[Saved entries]
--------------------------------------------------
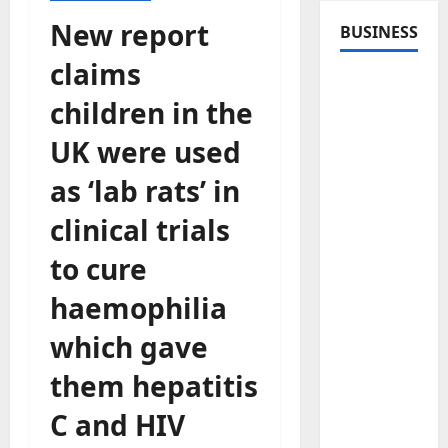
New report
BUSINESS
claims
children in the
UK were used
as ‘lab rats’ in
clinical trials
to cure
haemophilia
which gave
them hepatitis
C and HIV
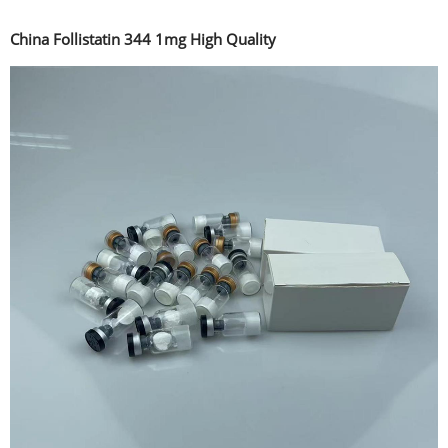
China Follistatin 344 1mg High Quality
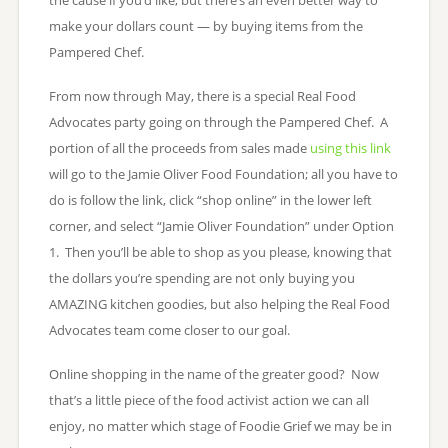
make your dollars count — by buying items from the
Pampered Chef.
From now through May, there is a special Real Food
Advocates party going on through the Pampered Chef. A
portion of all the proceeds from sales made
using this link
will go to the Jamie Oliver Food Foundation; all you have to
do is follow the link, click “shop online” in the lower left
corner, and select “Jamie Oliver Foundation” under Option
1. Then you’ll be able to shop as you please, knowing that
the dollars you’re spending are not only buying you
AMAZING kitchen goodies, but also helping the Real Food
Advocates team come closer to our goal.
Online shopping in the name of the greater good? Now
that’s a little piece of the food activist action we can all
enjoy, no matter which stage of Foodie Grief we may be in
--------------------------------------------------
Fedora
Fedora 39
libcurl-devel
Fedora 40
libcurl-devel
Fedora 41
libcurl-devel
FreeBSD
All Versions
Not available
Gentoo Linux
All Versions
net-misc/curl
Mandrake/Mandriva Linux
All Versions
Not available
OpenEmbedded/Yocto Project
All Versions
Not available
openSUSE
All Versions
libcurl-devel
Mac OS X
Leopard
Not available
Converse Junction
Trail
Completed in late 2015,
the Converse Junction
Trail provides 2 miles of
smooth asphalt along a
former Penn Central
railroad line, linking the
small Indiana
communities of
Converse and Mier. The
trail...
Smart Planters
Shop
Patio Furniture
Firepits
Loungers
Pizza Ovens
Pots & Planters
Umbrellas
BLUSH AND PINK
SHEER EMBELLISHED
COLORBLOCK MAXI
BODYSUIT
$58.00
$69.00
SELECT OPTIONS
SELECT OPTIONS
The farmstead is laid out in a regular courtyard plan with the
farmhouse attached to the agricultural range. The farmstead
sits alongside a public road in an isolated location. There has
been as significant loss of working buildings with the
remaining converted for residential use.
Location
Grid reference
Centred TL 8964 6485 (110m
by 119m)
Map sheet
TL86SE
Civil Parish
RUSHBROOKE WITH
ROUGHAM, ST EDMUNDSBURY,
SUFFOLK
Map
--------------------------------------------------
Exercise goal - Tally the lines above containing "Real". Number only.

Reply - 2